Bu noktalardan, ikisi Suriye kriziyle, biri de, yaşadığımız çözüm süreciyle ilgili.
Birincisi, Reyhanlı katliamı, son dönemde çok ciddi olarak tartışılmaya başlanan, Türkiye ile Suriye arasında, Esad rejiminin bitmesi için kurulmak istenen, “tampon bölge”, “uçuşa kapalı bölge” ya da “korunaklı bölge” düşüncesine karşı yapılmış bir eylemdir.
Terör saldırısıyla Türkiye’ye, “Suriye ve Esad rejimine aktif olarak karışma, eğer, böyle bir girişimde bulunursan, Reyhanlı katliamı gibi, ya da daha büyük insan katliamlarıyla karşılaşmayı da göze al” mesajı verilmektedir.
İkincisi ve tam tersi, Suriye’yle bağlantılı ve masum insanları yok eden bir katliam yapılarak, “Türkiye, Suriye bataklığına çekilmek” istenmektedir. Bu katliamla Türkiye, Suriye ve Esad rejimiyle aktif olarak angaje olmaya, tampon bölge kurulması için ilk girişimi yapmaya zorlanmaktadır. Mesaj şudur; “Türkiye artık Suriye’de sert güç kullanmalıdır”.
Üçüncü olasılık, yaşadığımız çözüm/barış süreciyle ilgilidir. Özellikle yurtdışında, Türkiye, çözüm süreciyle birlikte, içinde ve bölgesinde güçlenmeye ve büyümeye başlayan bir aktör olarak algılanmaya başlanmıştır.
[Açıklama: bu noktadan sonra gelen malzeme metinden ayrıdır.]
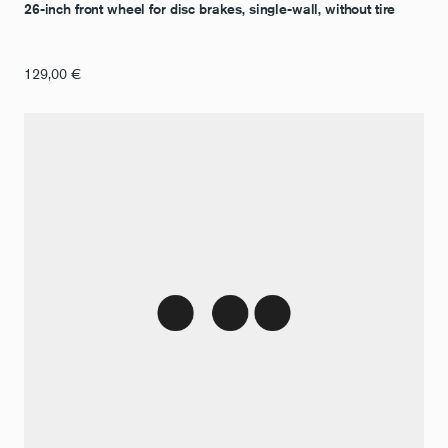
26-inch front wheel for disc brakes, single-wall, without tire
129,00
€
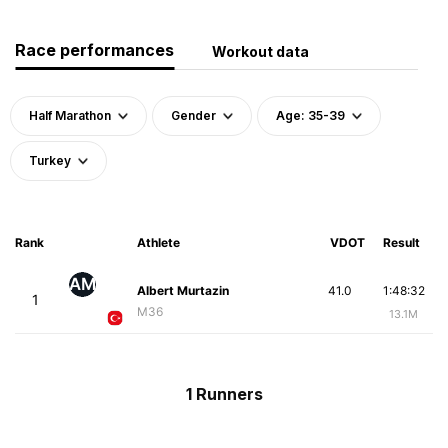
Race performances
Workout data
Half Marathon
Gender
Age: 35-39
Turkey
Rank
Athlete
VDOT
Result
AM
Albert Murtazin
41.0
1:48:32
1
M36
13.1M
1 Runners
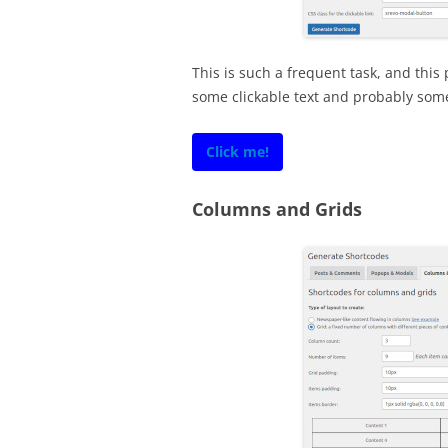
This is such a frequent task, and this 
some clickable text and probably some
Click me!
Columns and Grids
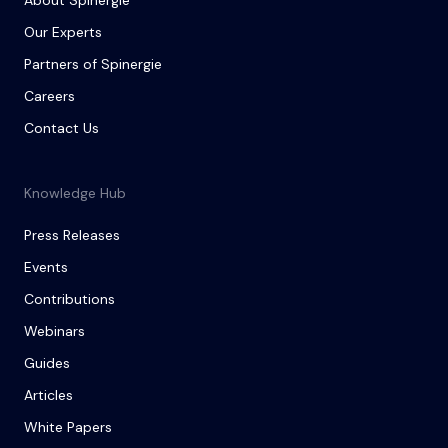
About Spinergie
Our Experts
Partners of Spinergie
Careers
Contact Us
Knowledge Hub
Press Releases
Events
Contributions
Webinars
Guides
Articles
White Papers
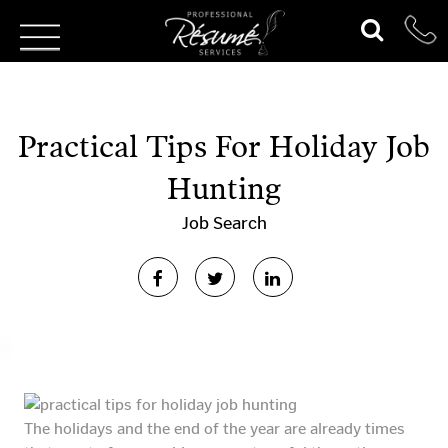
Practical Tips For Holiday Job
Hunting
Job Search
The holidays and the end of the year are already times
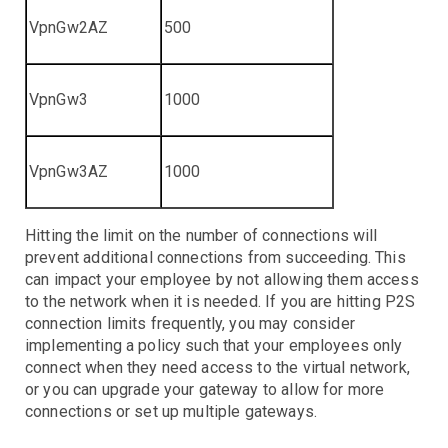
VpnGw2AZ
500
VpnGw3
1000
VpnGw3AZ
1000
Hitting the limit on the number of connections will
prevent additional connections from succeeding. This
can impact your employee by not allowing them access
to the network when it is needed. If you are hitting P2S
connection limits frequently, you may consider
implementing a policy such that your employees only
connect when they need access to the virtual network,
or you can upgrade your gateway to allow for more
connections or set up multiple gateways.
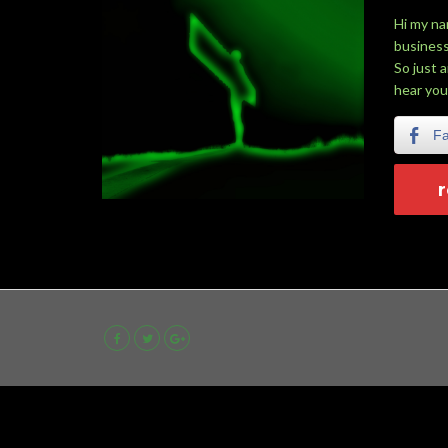
Hi my na
business
So just 
hear you
F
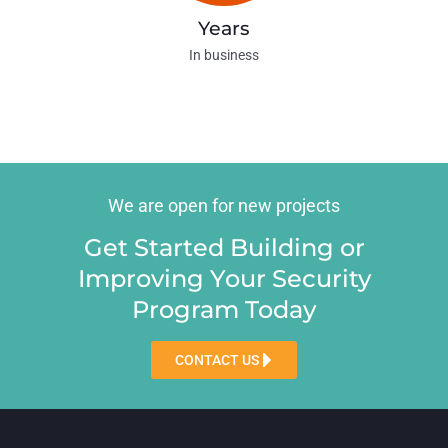
Years
In business
We are open for new projects
Get Started Building or
Improving Your Security
Program Today
CONTACT US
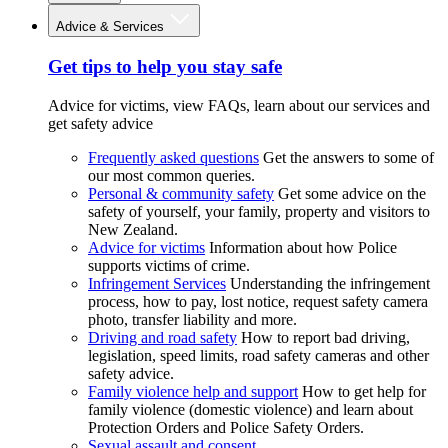
Advice & Services
Get tips to help you stay safe
Advice for victims, view FAQs, learn about our services and
get safety advice
Frequently asked questions
Get the answers to some of
our most common queries.
Personal & community safety
Get some advice on the
safety of yourself, your family, property and visitors to
New Zealand.
Advice for victims
Information about how Police
supports victims of crime.
Infringement Services
Understanding the infringement
process, how to pay, lost notice, request safety camera
photo, transfer liability and more.
Driving and road safety
How to report bad driving,
legislation, speed limits, road safety cameras and other
safety advice.
Family violence help and support
How to get help for
family violence (domestic violence) and learn about
Protection Orders and Police Safety Orders.
Sexual assault and consent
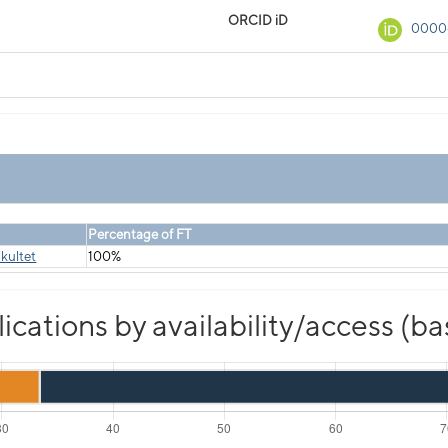
ORCID iD
0000
Percentage of FT
kultet
100%
cations by availability/access (b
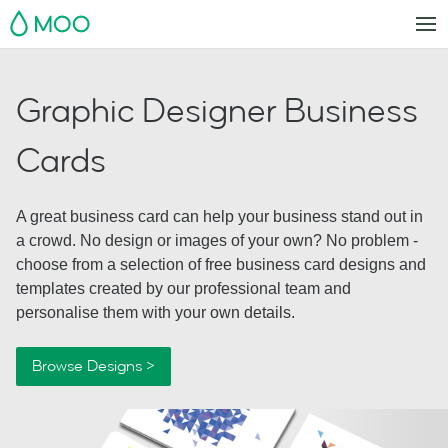
MOO
Graphic Designer Business
Cards
A great business card can help your business stand out in
a crowd. No design or images of your own? No problem -
choose from a selection of free business card designs and
templates created by our professional team and
personalise them with your own details.
Browse Designs >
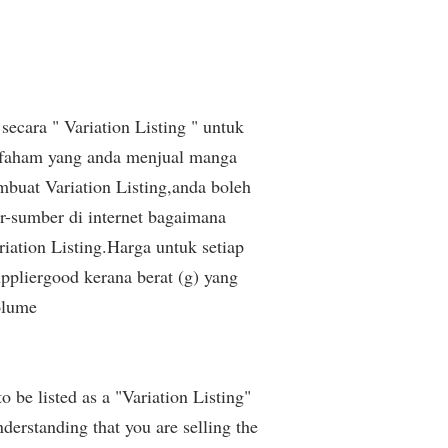
secara " Variation Listing " untuk
 faham yang anda menjual manga
buat Variation Listing,anda boleh
r-sumber di internet bagaimana
iation Listing.Harga untuk setiap
pliergood kerana berat (g) yang
olume
be listed as a "Variation Listing"
derstanding that you are selling the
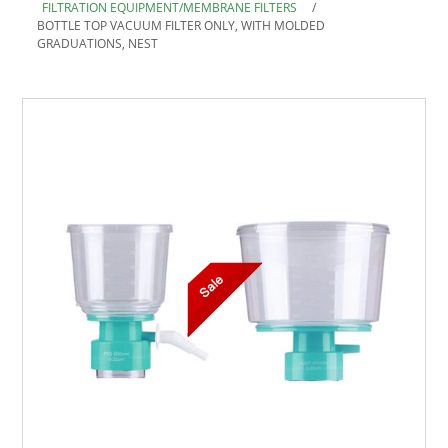
FILTRATION EQUIPMENT/MEMBRANE FILTERS
/
BOTTLE TOP VACUUM FILTER ONLY, WITH MOLDED
GRADUATIONS, NEST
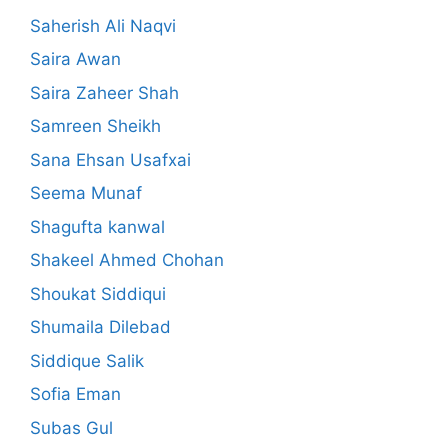
Saherish Ali Naqvi
Saira Awan
Saira Zaheer Shah
Samreen Sheikh
Sana Ehsan Usafxai
Seema Munaf
Shagufta kanwal
Shakeel Ahmed Chohan
Shoukat Siddiqui
Shumaila Dilebad
Siddique Salik
Sofia Eman
Subas Gul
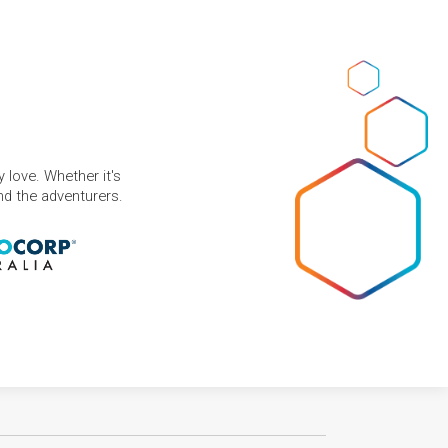
 love. Whether it's
and the adventurers.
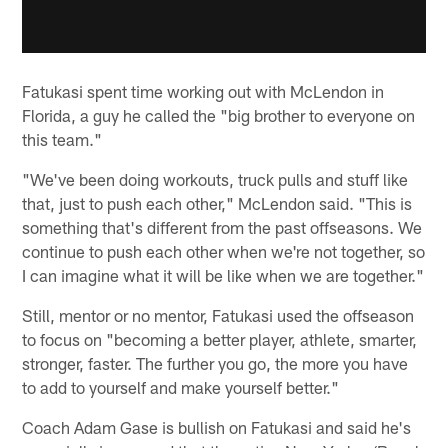
Fatukasi spent time working out with McLendon in
Florida, a guy he called the "big brother to everyone on
this team."
"We've been doing workouts, truck pulls and stuff like
that, just to push each other," McLendon said. "This is
something that's different from the past offseasons. We
continue to push each other when we're not together, so
I can imagine what it will be like when we are together."
Still, mentor or no mentor, Fatukasi used the offseason
to focus on "becoming a better player, athlete, smarter,
stronger, faster. The further you go, the more you have
to add to yourself and make yourself better."
Coach Adam Gase is bullish on Fatukasi and said he's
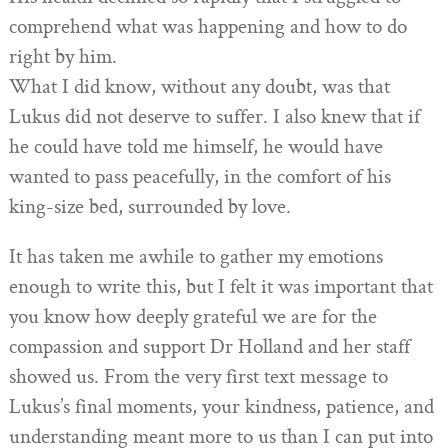
comprehend what was happening and how to do
right by him.
What I did know, without any doubt, was that
Lukus did not deserve to suffer. I also knew that if
he could have told me himself, he would have
wanted to pass peacefully, in the comfort of his
king-size bed, surrounded by love.
It has taken me awhile to gather my emotions
enough to write this, but I felt it was important that
you know how deeply grateful we are for the
compassion and support Dr Holland and her staff
showed us. From the very first text message to
Lukus’s final moments, your kindness, patience, and
understanding meant more to us than I can put into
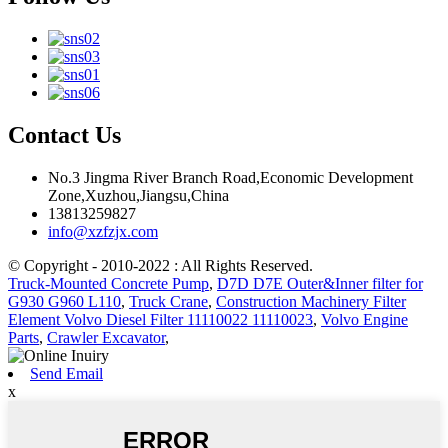
Contact Us
No.3 Jingma River Branch Road,Economic Development
Zone,Xuzhou,Jiangsu,China
13813259827
info@xzfzjx.com
© Copyright - 2010-2022 : All Rights Reserved.
Truck-Mounted Concrete Pump
,
D7D D7E Outer&Inner filter for
G930 G960 L110
,
Truck Crane
,
Construction Machinery Filter
Element Volvo Diesel Filter 11110022 11110023
,
Volvo Engine
Parts
,
Crawler Excavator
,
Send Email
x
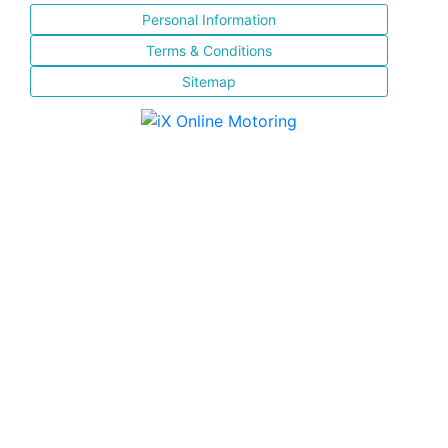
Personal Information
Terms & Conditions
Sitemap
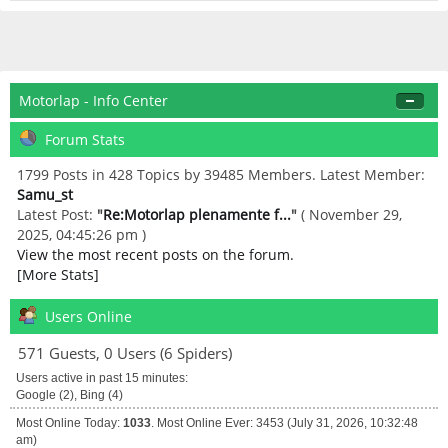
Motorlap - Info Center
Forum Stats
1799 Posts in 428 Topics by 39485 Members. Latest Member:
Samu_st
Latest Post:
"
Re:Motorlap plenamente f...
"
( November 29,
2025, 04:45:26 pm )
View the most recent posts on the forum.
[More Stats]
Users Online
571 Guests, 0 Users (6 Spiders)
Users active in past 15 minutes:
Google (2), Bing (4)
Most Online Today:
1033
. Most Online Ever: 3453 (July 31, 2026, 10:32:48
am)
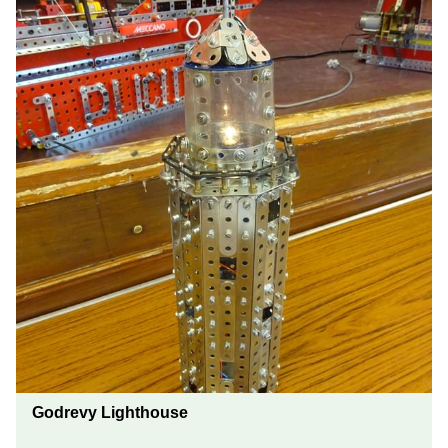
Godrevy Lighthouse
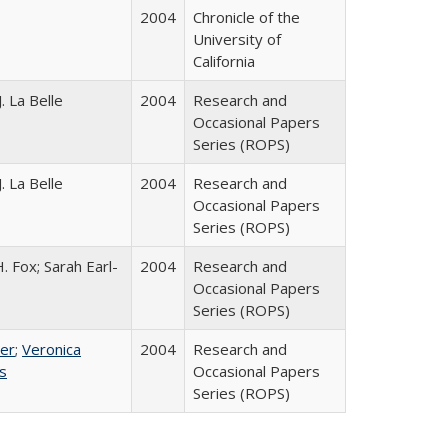
2004
Chronicle of the
University of
California
. La Belle
2004
Research and
Occasional Papers
Series (ROPS)
. La Belle
2004
Research and
Occasional Papers
Series (ROPS)
. Fox; Sarah Earl-
2004
Research and
Occasional Papers
Series (ROPS)
ser
;
Veronica
2004
Research and
es
Occasional Papers
Series (ROPS)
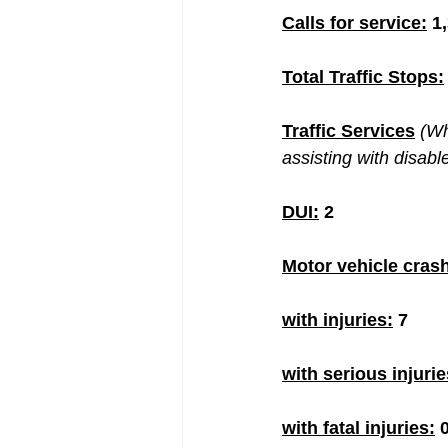
Calls for service:
 1
Total Traffic Stops:
Traffic Services
(Wh
assisting with disabl
DUI:
 2
Motor vehicle cras
with injuries:
 7
with serious injurie
with fatal injuries:
 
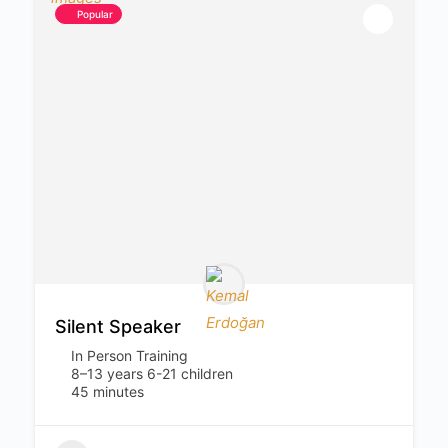
Popular
Silent Speaker
In Person Training
8–13 years 6-21 children
45 minutes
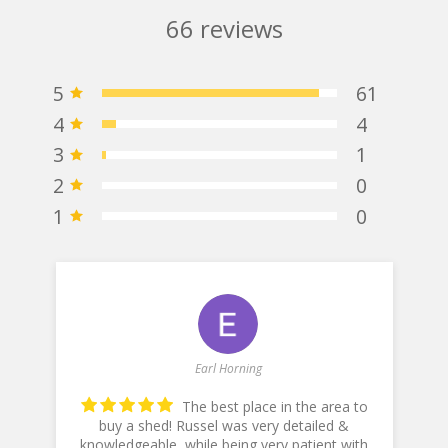
66
reviews
5
61
4
4
3
1
2
0
1
0
Earl Horning
The best place in the area to
buy a shed! Russel was very detailed &
knowledgeable, while being very patient with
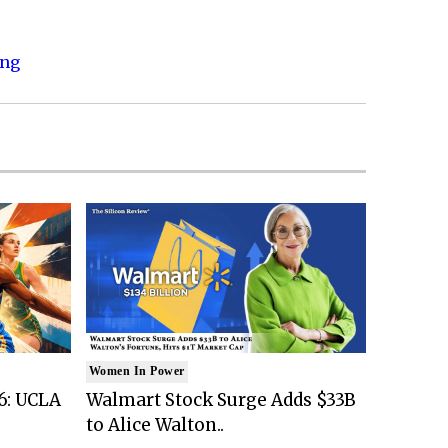
ing
Women In Power
6: UCLA
Walmart Stock Surge Adds $33B
to Alice Walton..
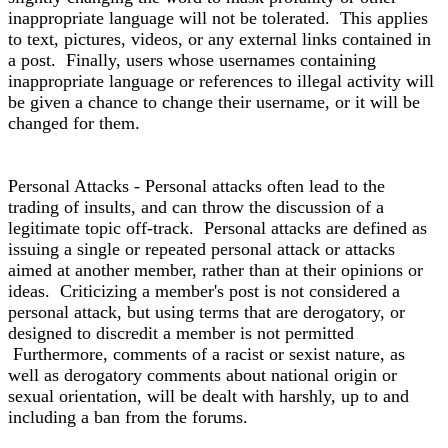
inappropriate language will not be tolerated. This applies
to text, pictures, videos, or any external links contained in
a post. Finally, users whose usernames containing
inappropriate language or references to illegal activity will
be given a chance to change their username, or it will be
changed for them.
Personal Attacks - Personal attacks often lead to the
trading of insults, and can throw the discussion of a
legitimate topic off-track. Personal attacks are defined as
issuing a single or repeated personal attack or attacks
aimed at another member, rather than at their opinions or
ideas. Criticizing a member's post is not considered a
personal attack, but using terms that are derogatory, or
designed to discredit a member is not permitted
Furthermore, comments of a racist or sexist nature, as
well as derogatory comments about national origin or
sexual orientation, will be dealt with harshly, up to and
including a ban from the forums.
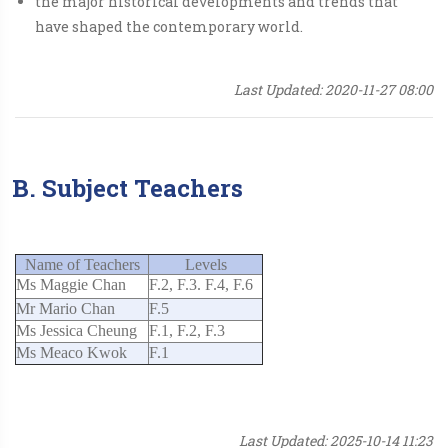
the major historical developments and trends that
have shaped the contemporary world.
Last Updated: 2020-11-27 08:00
B. Subject Teachers
Name of Teachers
Levels
Ms Maggie Chan
F.2, F.3. F.4, F.6
Mr Mario Chan
F.5
Ms Jessica Cheung
F.1, F.2, F.3
Ms Meaco Kwok
F.1
Last Updated: 2025-10-14 11:23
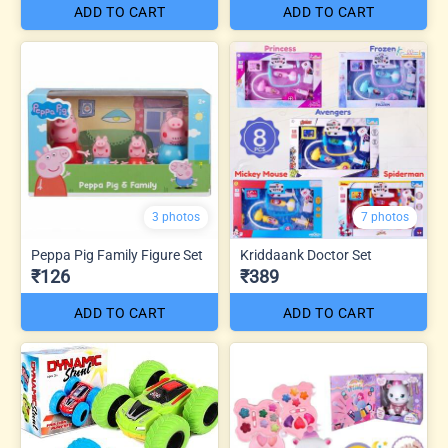
ADD TO CART
ADD TO CART
3 photos
7 photos
Peppa Pig Family Figure Set
Kriddaank Doctor Set
₹126
₹389
ADD TO CART
ADD TO CART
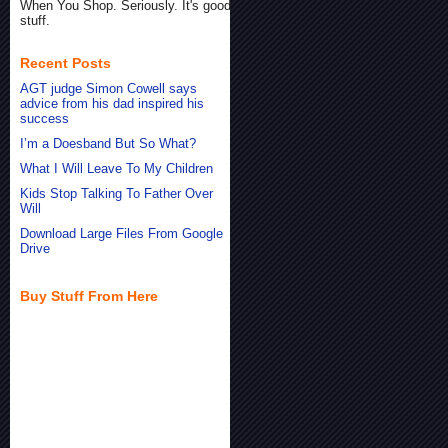
When You Shop. Seriously. It's good
stuff.
Recent Posts
AGT judge Simon Cowell says
advice from his dad inspired his
success
I’m a Doesband But So What?
What I Will Leave To My Children
Kids Stop Talking To Father Over
Will
Download Large Files From Google
Drive
Buy Stuff From Here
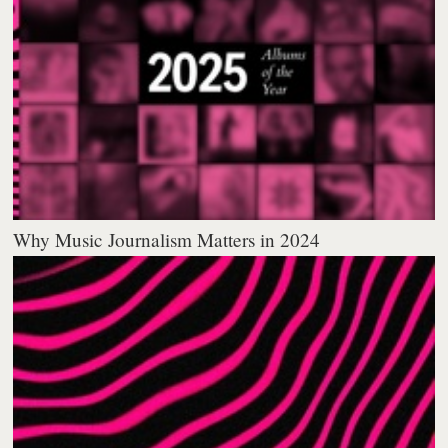
Why Music Journalism Matters in 2024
Çözüm süreciyle birlikte, artık bölgesinde, “güçlü ve büyüten bir Türkiye” ortaya çıktığı algısı güçlenmekte ve yaygınlaşmaktadır. Bu güçlenmeden endişe duyan dış güçler vardır.
Reyhanlı katliamı, Türkiye’yi güçlendiren çözüm sürecinin sekteye uğraması için yapılmıştır.
Reyhanlı katliamını anlamak için, bu üç olasılığı ciddi olarak tartışmalıyız.
Benim yaptığım okumalar, birinci olasılığı ön plana çıkartıyor.
Reyhanlı katliamının çözüm süreciyle birebir bağlantılı olduğunu düşünmüyorum.
Suriye kriziyle ilişkili bir terör eyleminden bahsediyoruz.
Bu eylemin, Türkiye’yi Suriye bataklığına çekme amacını içerdiği düşüncesi dikkate alınmalıdır. Bu düşünce doğru da olabilir.
Ama, bu eylemle Türkiye’ye, tampon bölge kurmak gibi girişimlerde olma ve Suriye’ye karışma mesajının verilmek istendiği bana daha anlamlı geliyor.
Amerika, İsrail, Britanya ve Rusya arasındaki diploması trafiği; Obama’nın, Suriye’de daha aktif olması konusunda sıkıştırılması ve perşembe günü yapılacak Obama-Erdoğan buluşmasının ana gündem maddelerinin birisinin de “tampon bölge” olması; tüm bu gelişmeler, Reyhanlı katliamının nedenini ve mesajını oluşturmaktadır.
İçeride çözüm sürecinde olumlu gelişmeleri yaşarken, dışarıda güvenlik riski çok yüksek olan bir dönemdeyiz.
Risk içerde değil, dışarda.
Obama-Erdoğan buluşmasında bu risk ve nasıl yönetileceği, en önemli tartışma konusu olacak.